When the second largest high school in Los Angeles opened its first gender-neutral toilet, it wasn’t the students who protested.
The bathroom initiative was led by the school’s Gay Straight Alliance, who managed to gather more than 700 signatures for their petition.
“All-Gender Restroom,” read the sign on the door at Santee High School when it opened last week.
Protesters then duly arrived from the infamous Westboro Baptist Church, according to a police officer. The Kansas-based group is known for anti-gay picketing the funerals of soldiers, brandishing insulting signs.
The group also protested at Wilson High School in Washington two years ago during its gay Pride day.

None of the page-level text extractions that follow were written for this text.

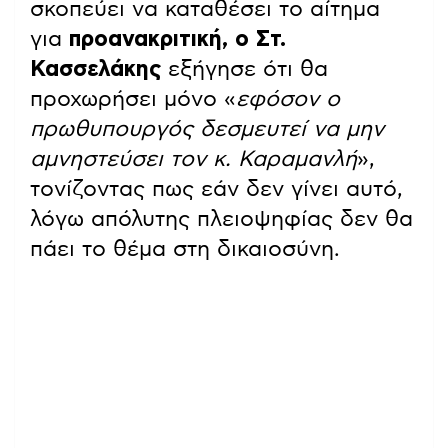
σκοπεύει να καταθέσει το αίτημα
για
προανακριτική, ο Στ.
Κασσελάκης
εξήγησε ότι θα
προχωρήσει μόνο «
εφόσον ο
πρωθυπουργός δεσμευτεί να μην
αμνηστεύσει τον κ. Καραμανλή
»,
τονίζοντας πως εάν δεν γίνει αυτό,
λόγω απόλυτης πλειοψηφίας δεν θα
πάει το θέμα στη δικαιοσύνη.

On Tuesday they stood opposite the Santee school in LA. A video shows one man dressed all in black, shouting into a loudspeaker.
“You’re going to burn in hell, Santee. Oh, yes.”
Students threw bottles of water and fruit at the protesters and a brawl broke out. One student was detained, but no one was charged or injured, according to the Los Angeles School Police Department.
Westboro Baptist Church members said they would return the next day. Former Santee teacher Ron Gochez organized a counter-rally with the Union del Barrio, a political group in San Diego, to support the students, as reported by KLTA.
On Wednesday, no protesters turned up. Instead, students and campaigners waved rainbow flags and held signs saying: “Keep Calm, It’s Just A Toilet”.
“Yesterday, a small group of adults unsuccessfully attempted to discredit the brave actions of our students by protesting against the school’s recently approved gender-neutral restrooms,” Santee Principal Martin Gomez said in a statement. “Above all, we want to ensure the safety of our students despite outside factors and influencers.”
Some parents of the high school students have expressed concern that their sons and daughters might be bullied or abused in the new bathroom, but school officials said this activity could happen in any bathroom.
Santee student Alonzo Hernandez, a 16-year-old who transitioned from female to male last year, told the L.A. Times that he avoided using the bathroom for days.
“I just want to be able to use the restroom without being questioned,” he said.
Versions of the "bathroom bill" have rippled through the US, concentrating on the southern states, where lawmakers have gained momentum in passing bills that restrict and discriminate against gay, lesbian, bisexual and transgender people.